We cannot afford not to join

A member writes: When I was first asked to contribute to this website, I agreed without hesitation. But now, as I reflect on my experience of being a member, I find it difficult to articulate the enormous respect and gratitude I feel towards the Association.

As a newly qualified nurse and midwife in the ‘80s, like many of my colleagues I joined the then New South Wales Nurses’ Association with great enthusiasm.  I’m not really sure why I joined. I certainly never contemplated that I would need the Association’s assistance. There was no particular agenda. It just seemed the right thing to do.

At this time hospital-based training was transitioning to university, knowledge was not easily accessible and I waited eagerly for my regular instalment from The Lamp. This was a trusted major source of information for nurses then and remains so today.

Over many years I paid my fees without giving much thought to it. I had contacted them for advice regarding our award a couple of times but never had to approach the Association for assistance. Although I remained a member, I felt confident that years of experience and study would support me if a problem ever arose.

This changed after I raised a concern involving an issue of patient safety and found myself on the wrong side of management.

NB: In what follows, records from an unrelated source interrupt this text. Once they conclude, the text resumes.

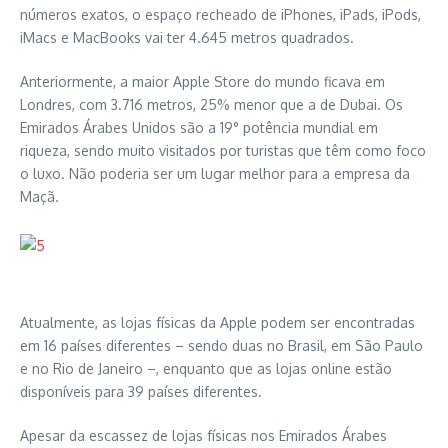
números exatos, o espaço recheado de iPhones, iPads, iPods,
iMacs e MacBooks vai ter 4.645 metros quadrados.
Anteriormente, a maior Apple Store do mundo ficava em
Londres, com 3.716 metros, 25% menor que a de Dubai. Os
Emirados Árabes Unidos são a 19° potência mundial em
riqueza, sendo muito visitados por turistas que têm como foco
o luxo. Não poderia ser um lugar melhor para a empresa da
Maçã.
Atualmente, as lojas físicas da Apple podem ser encontradas
em 16 países diferentes – sendo duas no Brasil, em São Paulo
e no Rio de Janeiro –, enquanto que as lojas online estão
disponíveis para 39 países diferentes.
Apesar da escassez de lojas físicas nos Emirados Árabes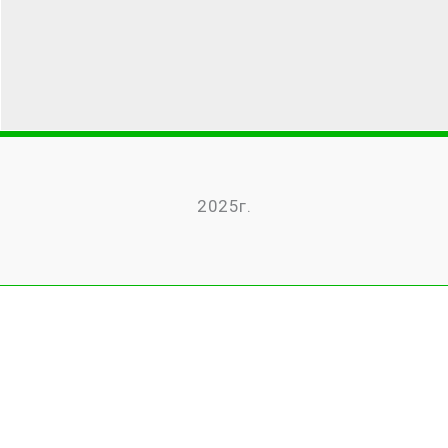
2025г.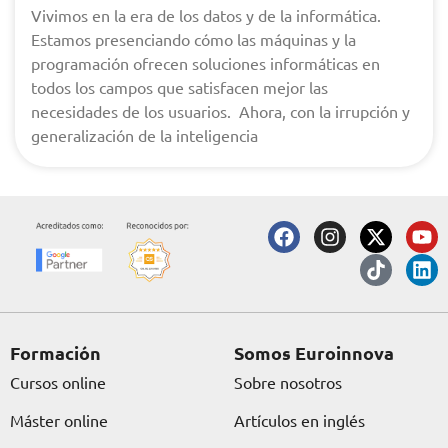
Vivimos en la era de los datos y de la informática.
Estamos presenciando cómo las máquinas y la
programación ofrecen soluciones informáticas en
todos los campos que satisfacen mejor las
necesidades de los usuarios. Ahora, con la irrupción y
generalización de la inteligencia
F
I
X
T
Y
L
a
n
-
i
o
i
c
s
t
k
u
n
e
t
w
t
t
k
b
a
i
o
u
e
o
g
t
k
b
d
o
r
t
e
i
Formación
Somos Euroinnova
k
a
e
n
Cursos online
Sobre nosotros
m
r
Máster online
Artículos en inglés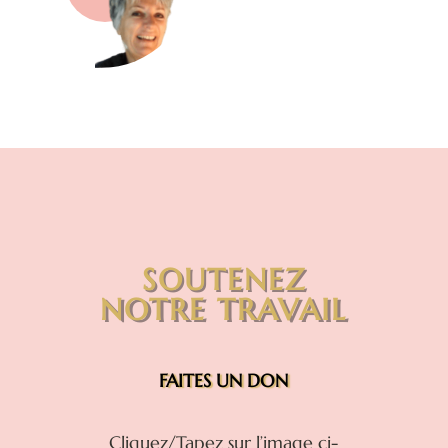
SOUTENEZ
NOTRE TRAVAIL
FAITES UN DON
Cliquez/Tapez sur l’image ci-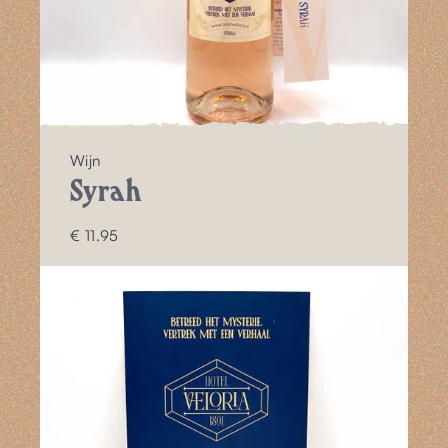
Wijn
Syrah
€ 11.95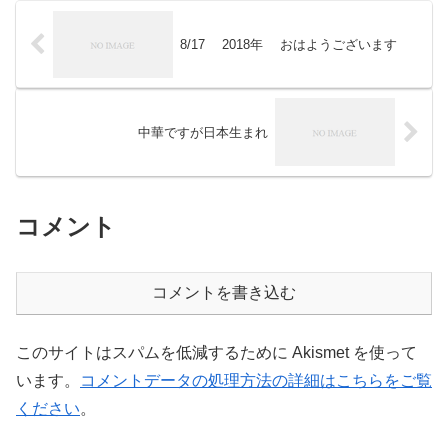
8/17 2018年 おはようございます
中華ですが日本生まれ
コメント
コメントを書き込む
このサイトはスパムを低減するために Akismet を使って
います。
コメントデータの処理方法の詳細はこちらをご覧
ください
。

At first I expected my workplace’s internal dispute resolution mechanisms to step in. I also felt that having the support of my colleagues would protect me. But I was wrong and soon realised I needed to approach the Association for assistance.

I would like to tell whoever is reading this that the Association not only resolved my problem, but that its staff did so with diligence, professionalism and honesty at all times. They provided the support and guidance I needed to continue working in difficult conditions. I cannot imagine now what I could have done if I had not been a member and able to call on their support.

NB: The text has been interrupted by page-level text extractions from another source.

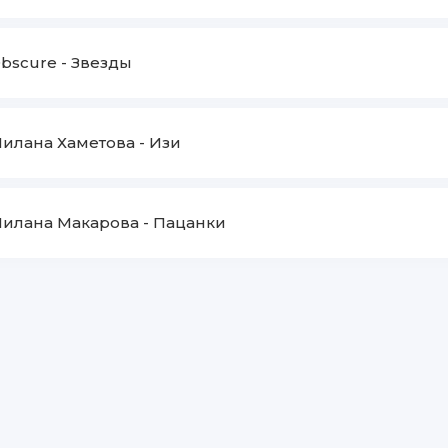
bscure
-
Звезды
илана Хаметова
-
Изи
илана Макарова
-
Пацанки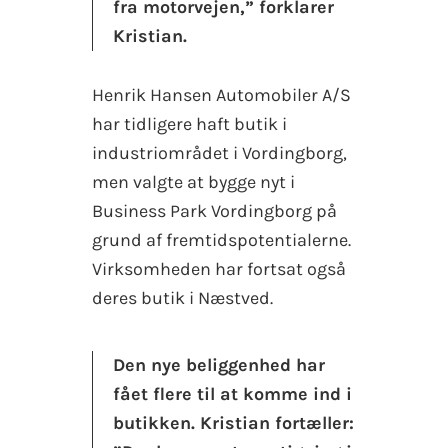
fra motorvejen,” forklarer
Kristian.
Henrik Hansen Automobiler A/S
har tidligere haft butik i
industriområdet i Vordingborg,
men valgte at bygge nyt i
Business Park Vordingborg på
grund af fremtidspotentialerne.
Virksomheden har fortsat også
deres butik i Næstved.
Den nye beliggenhed har
fået flere til at komme ind i
butikken. Kristian fortæller: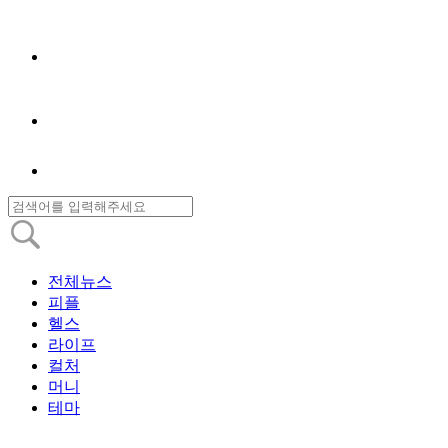
전체뉴스
피플
헬스
라이프
컬처
머니
테마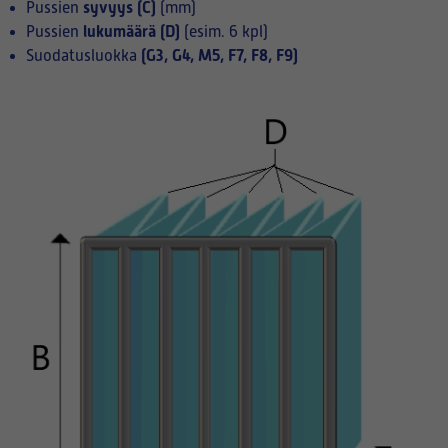
syvyys (C)
Pussien
(mm)
lukumäärä (D)
Pussien
(esim. 6 kpl)
(G3, G4, M5, F7, F8, F9)
Suodatusluokka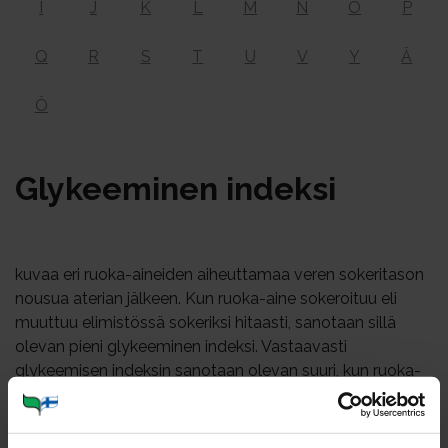
I
J
K
L
M
N
O
P
Q
R
S
T
U
V
Y
Ä
Ö
Gly­kee­mi­nen in­dek­si
kuvaa eri ruoka-aineiden aiheuttamaa veren sokeritason
nousua aterian jälkeen. Kun ruoka-aine sokeroituu eli
muuttuu elimistössä sokeriksi hitaasti, sanotaan sillä
olevan pieni glykeeminen indeksi. Vastaavasti
glykeemisen indeksin sanotaan olevan suuri, kun ruoka-
aine sokeroituu nopeasti. Glukoosin tai vaalean leivän
aiheuttamaa verensokerin nousun nopeutta pidetään
glykeemisen indeksin vertailukohteina.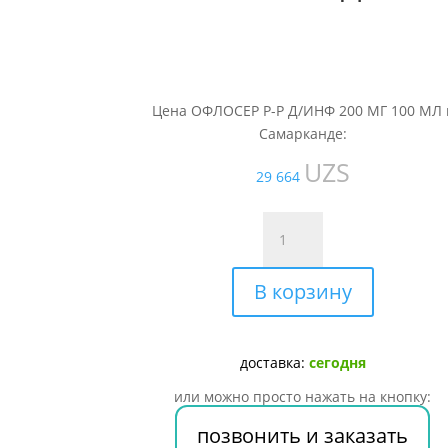
Цена ОФЛОСЕР Р-Р Д/ИНФ 200 МГ 100 МЛ 
Самарканде:
UZS
29 664
Количество
товара
ОФЛОСЕР
В корзину
Р-
Р
Д/
ИНФ
доставка:
сегодня
200
или можно просто нажать на кнопку:
МГ
100
позвонить и заказать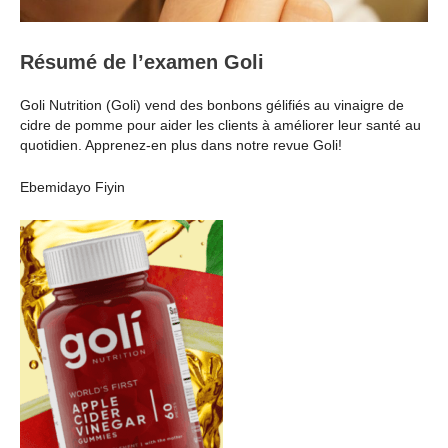
Résumé de l’examen Goli
Goli Nutrition (Goli) vend des bonbons gélifiés au vinaigre de
cidre de pomme pour aider les clients à améliorer leur santé au
quotidien. Apprenez-en plus dans notre revue Goli!
Ebemidayo Fiyin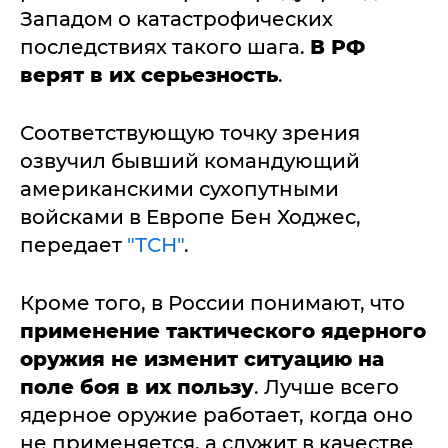
Западом о катастрофических
последствиях такого шага.
В РФ
верят в их серьезность
.
Соответствующую точку зрения
озвучил бывший командующий
американскими сухопутными
войсками в Европе Бен Ходжес,
передает
"ТСН"
.
Кроме того, в России понимают, что
применение тактического ядерного
оружия не изменит ситуацию на
поле боя в их пользу
. Лучше всего
ядерное оружие работает, когда оно
не применяется, а служит в качестве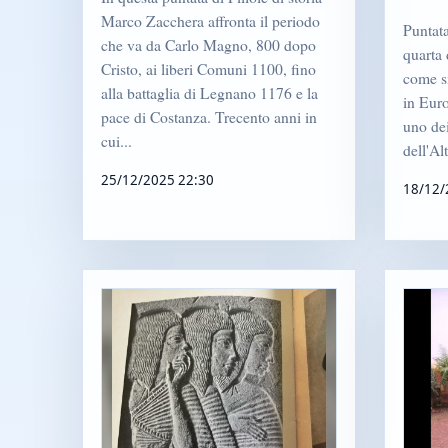
Marco Zacchera affronta il periodo
Puntata
che va da Carlo Magno, 800 dopo
quarta 
Cristo, ai liberi Comuni 1100, fino
come si
alla battaglia di Legnano 1176 e la
in Eur
pace di Costanza. Trecento anni in
uno dei
cui...
dell'Al
25/12/2025 22:30
18/12/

Nurses and midwives of my generation have seen many changes in health care delivery. I have often heard colleagues discuss the cost of being a member of the Association and heard them say they would love to join but really cannot afford it. My experience has taught me the opposite: that we cannot afford not to join.

We need a strong Association with a full membership base to secure our interests and the interests of our patients. I encourage you all to become members.